** Opening EXTRACTED DATA block **
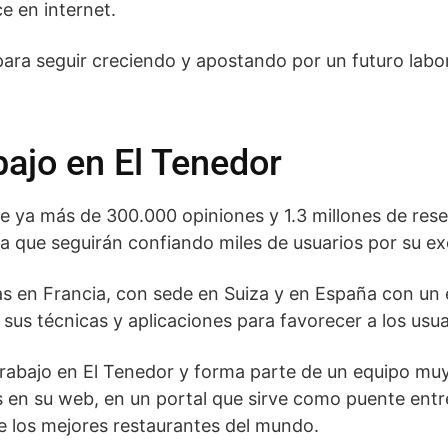
e en internet.
para seguir creciendo y apostando por un futuro labo
bajo en El Tenedor
e ya más de 300.000 opiniones y 1.3 millones de rese
la que seguirán confiando miles de usuarios por su exc
as en Francia, con sede en Suiza y en España con un 
sus técnicas y aplicaciones para favorecer a los usua
rabajo en El Tenedor y forma parte de un equipo muy
s en su web, en un portal que sirve como puente entr
de los mejores restaurantes del mundo.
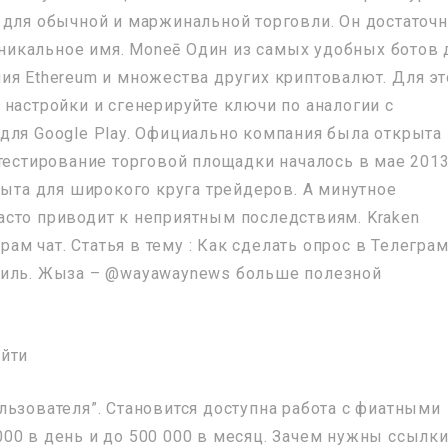
 для обычной и маржинальной торговли. Он достаточ
 уникальное имя. Moneē Один из самых удобных ботов 
ия Ethereum и множества других криптовалют. Для эт
 настройки и сгенерируйте ключи по аналогии с
для Google Play. Официально компания была открыта
тестирование торговой площадки началось в мае 2013
рыта для широкого круга трейдеров. А минутное
сто приводит к неприятным последствиям. Kraken
рам чат. Статья в тему : Как сделать опрос в Телегра
филь. Жыза – @wayawaynews больше полезной
льзователя”. Становится доступна работа с фиатными
00 в день и до 500 000 в месяц. Зачем нужны ссылки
** Closing EXTRACTED DATA block **
WHAT YOU WILL DO
What's needed is every record restated exactly, pictures excluded.

YOUR RESPONSE
e en internet.
para seguir creciendo y apostando por un futuro labo
bajo en El Tenedor
e ya más de 300.000 opiniones y 1.3 millones de rese
la que seguirán confiando miles de usuarios por su exc
as en Francia, con sede en Suiza y en España con un 
sus técnicas y aplicaciones para favorecer a los usua
rabajo en El Tenedor y forma parte de un equipo muy
s en su web, en un portal que sirve como puente entr
de los mejores restaurantes del mundo.
 для обычной и маржинальной торговли. Он достаточ
 уникальное имя. Moneē Один из самых удобных ботов 
ия Ethereum и множества других криптовалют. Для эт
 настройки и сгенерируйте ключи по аналогии с
для Google Play. Официально компания была открыта
тестирование торговой площадки началось в мае 2013
рыта для широкого круга трейдеров. А минутное
сто приводит к неприятным последствиям. Kraken
рам чат. Статья в тему : Как сделать опрос в Телегра
филь. Жыза – @wayawaynews больше полезной
льзователя”. Становится доступна работа с фиатными
00 в день и до 500 000 в месяц. Зачем нужны ссылки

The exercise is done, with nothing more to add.